Exercise brief: For the entries that follow, count the lines containing the string "inissiat" and write only the number.

┄┄┄┄┄┄┄┄┄┄

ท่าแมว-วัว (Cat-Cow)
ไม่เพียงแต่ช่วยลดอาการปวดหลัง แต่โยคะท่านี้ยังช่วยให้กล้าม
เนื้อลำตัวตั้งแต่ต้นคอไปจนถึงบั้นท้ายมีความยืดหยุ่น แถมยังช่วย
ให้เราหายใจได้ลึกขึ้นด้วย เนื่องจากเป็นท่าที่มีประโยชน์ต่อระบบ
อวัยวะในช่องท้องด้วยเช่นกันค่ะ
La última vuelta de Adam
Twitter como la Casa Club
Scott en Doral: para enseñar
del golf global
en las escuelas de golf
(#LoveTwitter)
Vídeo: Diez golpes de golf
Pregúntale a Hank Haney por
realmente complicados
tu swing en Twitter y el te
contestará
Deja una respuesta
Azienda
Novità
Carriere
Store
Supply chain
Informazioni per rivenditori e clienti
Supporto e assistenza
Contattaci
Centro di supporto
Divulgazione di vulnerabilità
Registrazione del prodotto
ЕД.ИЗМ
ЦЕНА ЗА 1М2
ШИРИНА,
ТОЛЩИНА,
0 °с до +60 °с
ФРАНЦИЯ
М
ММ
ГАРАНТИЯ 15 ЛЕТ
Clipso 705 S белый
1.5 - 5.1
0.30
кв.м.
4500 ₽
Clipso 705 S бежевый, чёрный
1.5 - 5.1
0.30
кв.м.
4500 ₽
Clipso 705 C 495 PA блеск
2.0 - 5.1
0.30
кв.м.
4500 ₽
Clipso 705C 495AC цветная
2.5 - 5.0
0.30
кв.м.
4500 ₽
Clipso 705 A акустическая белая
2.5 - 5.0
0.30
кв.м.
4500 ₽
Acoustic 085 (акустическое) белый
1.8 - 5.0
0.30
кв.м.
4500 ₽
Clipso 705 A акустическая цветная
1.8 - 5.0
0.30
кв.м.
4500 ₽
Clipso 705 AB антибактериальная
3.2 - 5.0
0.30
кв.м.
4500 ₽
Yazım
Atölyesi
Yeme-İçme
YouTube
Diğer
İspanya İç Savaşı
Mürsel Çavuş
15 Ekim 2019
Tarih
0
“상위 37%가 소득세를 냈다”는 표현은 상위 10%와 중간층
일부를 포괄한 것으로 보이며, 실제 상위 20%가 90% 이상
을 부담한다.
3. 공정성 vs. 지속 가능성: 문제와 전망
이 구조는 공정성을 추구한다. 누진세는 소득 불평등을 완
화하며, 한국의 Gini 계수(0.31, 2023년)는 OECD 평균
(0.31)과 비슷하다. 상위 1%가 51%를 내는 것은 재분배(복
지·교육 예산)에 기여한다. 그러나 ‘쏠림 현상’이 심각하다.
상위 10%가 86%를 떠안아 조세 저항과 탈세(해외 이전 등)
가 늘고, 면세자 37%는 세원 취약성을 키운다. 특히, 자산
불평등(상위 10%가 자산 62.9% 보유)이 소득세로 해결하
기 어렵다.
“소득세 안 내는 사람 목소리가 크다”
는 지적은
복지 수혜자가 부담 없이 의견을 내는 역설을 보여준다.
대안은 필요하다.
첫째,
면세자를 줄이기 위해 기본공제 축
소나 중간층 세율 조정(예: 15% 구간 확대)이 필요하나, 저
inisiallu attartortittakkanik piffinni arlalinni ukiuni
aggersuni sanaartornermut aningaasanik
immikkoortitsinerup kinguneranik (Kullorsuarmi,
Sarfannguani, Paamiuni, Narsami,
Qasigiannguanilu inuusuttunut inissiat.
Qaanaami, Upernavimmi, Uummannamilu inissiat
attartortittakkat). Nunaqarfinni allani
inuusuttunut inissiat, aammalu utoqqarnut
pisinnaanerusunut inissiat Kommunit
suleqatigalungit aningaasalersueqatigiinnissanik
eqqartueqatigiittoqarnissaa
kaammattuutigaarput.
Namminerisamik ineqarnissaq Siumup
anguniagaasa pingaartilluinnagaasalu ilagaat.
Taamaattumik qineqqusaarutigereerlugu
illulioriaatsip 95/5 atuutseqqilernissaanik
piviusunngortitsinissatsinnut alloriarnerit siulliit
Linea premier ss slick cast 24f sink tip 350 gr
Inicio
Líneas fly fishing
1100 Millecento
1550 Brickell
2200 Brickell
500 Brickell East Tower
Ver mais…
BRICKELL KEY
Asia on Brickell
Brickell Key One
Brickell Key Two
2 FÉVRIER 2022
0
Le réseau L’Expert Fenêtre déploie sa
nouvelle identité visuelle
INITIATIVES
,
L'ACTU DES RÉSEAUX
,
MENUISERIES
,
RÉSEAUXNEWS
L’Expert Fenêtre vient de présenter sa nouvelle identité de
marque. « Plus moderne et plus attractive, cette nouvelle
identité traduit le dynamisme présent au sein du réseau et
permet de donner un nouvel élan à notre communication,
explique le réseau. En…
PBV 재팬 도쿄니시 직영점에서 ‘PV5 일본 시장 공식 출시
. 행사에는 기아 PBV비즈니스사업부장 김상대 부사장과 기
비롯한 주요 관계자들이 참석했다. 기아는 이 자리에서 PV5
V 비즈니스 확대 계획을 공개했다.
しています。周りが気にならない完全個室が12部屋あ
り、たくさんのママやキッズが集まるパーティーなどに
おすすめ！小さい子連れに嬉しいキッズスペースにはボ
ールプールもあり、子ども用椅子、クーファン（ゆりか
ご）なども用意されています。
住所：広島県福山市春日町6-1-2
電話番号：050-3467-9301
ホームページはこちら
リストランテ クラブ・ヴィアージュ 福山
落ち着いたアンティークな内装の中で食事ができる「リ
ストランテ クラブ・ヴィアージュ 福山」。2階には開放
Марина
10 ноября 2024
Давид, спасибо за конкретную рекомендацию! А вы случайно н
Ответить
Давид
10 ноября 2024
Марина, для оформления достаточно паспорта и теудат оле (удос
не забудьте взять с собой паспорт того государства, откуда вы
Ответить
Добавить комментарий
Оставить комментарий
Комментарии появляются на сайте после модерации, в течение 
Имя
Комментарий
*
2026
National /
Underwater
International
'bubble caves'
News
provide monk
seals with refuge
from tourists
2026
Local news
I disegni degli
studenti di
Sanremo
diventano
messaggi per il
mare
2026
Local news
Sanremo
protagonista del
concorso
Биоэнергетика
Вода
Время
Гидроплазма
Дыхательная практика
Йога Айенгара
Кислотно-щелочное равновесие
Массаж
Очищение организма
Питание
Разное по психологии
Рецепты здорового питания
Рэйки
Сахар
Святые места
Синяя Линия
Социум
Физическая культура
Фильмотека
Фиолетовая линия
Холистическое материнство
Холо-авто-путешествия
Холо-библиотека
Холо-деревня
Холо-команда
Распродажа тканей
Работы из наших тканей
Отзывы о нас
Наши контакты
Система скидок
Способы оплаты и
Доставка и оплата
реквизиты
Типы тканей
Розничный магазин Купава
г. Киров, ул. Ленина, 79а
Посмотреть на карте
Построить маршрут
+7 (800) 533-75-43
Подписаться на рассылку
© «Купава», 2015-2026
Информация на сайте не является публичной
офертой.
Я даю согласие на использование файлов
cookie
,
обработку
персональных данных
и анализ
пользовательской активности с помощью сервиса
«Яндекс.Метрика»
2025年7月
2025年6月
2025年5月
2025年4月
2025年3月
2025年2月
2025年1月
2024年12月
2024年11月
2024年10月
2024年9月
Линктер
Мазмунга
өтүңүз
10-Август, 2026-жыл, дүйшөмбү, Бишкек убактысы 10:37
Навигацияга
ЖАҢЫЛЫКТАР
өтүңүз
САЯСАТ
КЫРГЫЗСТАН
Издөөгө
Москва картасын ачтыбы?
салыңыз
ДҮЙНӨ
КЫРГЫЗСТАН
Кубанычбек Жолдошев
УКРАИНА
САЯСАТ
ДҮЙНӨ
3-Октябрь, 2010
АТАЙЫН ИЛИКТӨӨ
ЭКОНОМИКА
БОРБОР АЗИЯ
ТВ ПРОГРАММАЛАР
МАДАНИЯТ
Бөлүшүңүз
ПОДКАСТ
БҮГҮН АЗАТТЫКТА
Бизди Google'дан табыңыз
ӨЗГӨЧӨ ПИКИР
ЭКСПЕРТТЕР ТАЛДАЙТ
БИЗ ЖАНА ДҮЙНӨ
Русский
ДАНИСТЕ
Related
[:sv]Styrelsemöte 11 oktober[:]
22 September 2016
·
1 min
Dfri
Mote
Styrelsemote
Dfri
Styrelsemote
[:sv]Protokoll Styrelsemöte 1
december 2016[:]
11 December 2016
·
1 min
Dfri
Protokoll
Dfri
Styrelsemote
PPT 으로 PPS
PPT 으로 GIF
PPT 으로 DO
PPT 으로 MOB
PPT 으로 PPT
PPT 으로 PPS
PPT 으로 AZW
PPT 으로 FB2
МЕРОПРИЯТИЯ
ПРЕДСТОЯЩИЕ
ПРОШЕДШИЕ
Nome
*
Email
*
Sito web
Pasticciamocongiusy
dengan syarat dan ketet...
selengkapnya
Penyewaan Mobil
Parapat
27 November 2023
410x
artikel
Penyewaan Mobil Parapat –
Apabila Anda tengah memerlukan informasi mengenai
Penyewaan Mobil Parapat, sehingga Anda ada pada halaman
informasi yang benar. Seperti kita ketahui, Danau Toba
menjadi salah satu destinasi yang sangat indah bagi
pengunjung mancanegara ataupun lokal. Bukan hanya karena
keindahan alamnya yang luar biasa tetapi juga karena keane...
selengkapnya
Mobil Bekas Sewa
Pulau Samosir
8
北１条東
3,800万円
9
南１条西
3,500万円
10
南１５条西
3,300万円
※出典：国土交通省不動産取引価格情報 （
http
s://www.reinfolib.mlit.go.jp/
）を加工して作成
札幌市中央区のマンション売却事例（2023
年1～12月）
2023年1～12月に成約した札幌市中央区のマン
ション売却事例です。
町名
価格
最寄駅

┄┄┄┄┄┄┄┄┄┄

Output: 4